• BRIEF
Would you repeat, exactly as given, the line with "Vegan Namkeen and Snacks" and every line after it to the end of the entries?

Saved entries:
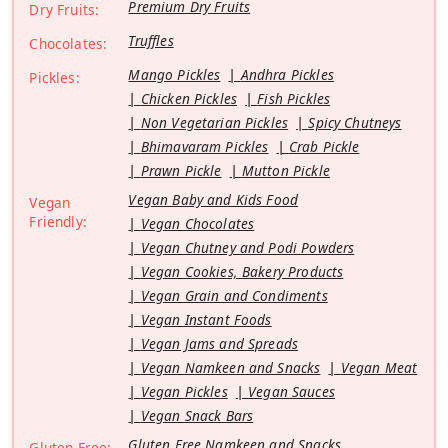
Premium Dry Fruits
Dry Fruits:
Truffles
Chocolates:
Mango Pickles
Andhra Pickles
Pickles:
Chicken Pickles
Fish Pickles
Non Vegetarian Pickles
Spicy Chutneys
Bhimavaram Pickles
Crab Pickle
Prawn Pickle
Mutton Pickle
Vegan Baby and Kids Food
Vegan
Friendly:
Vegan Chocolates
Vegan Chutney and Podi Powders
Vegan Cookies, Bakery Products
Vegan Grain and Condiments
Vegan Instant Foods
Vegan Jams and Spreads
Vegan Namkeen and Snacks
Vegan Meat
Vegan Pickles
Vegan Sauces
Vegan Snack Bars
Gluten Free Namkeen and Snacks
Gluten Free:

• RESULT OF THE TASK
Vegan Namkeen and Snacks
Vegan Meat
Vegan Pickles
Vegan Sauces
Vegan Snack Bars
Gluten Free Namkeen and Snacks
Gluten Free:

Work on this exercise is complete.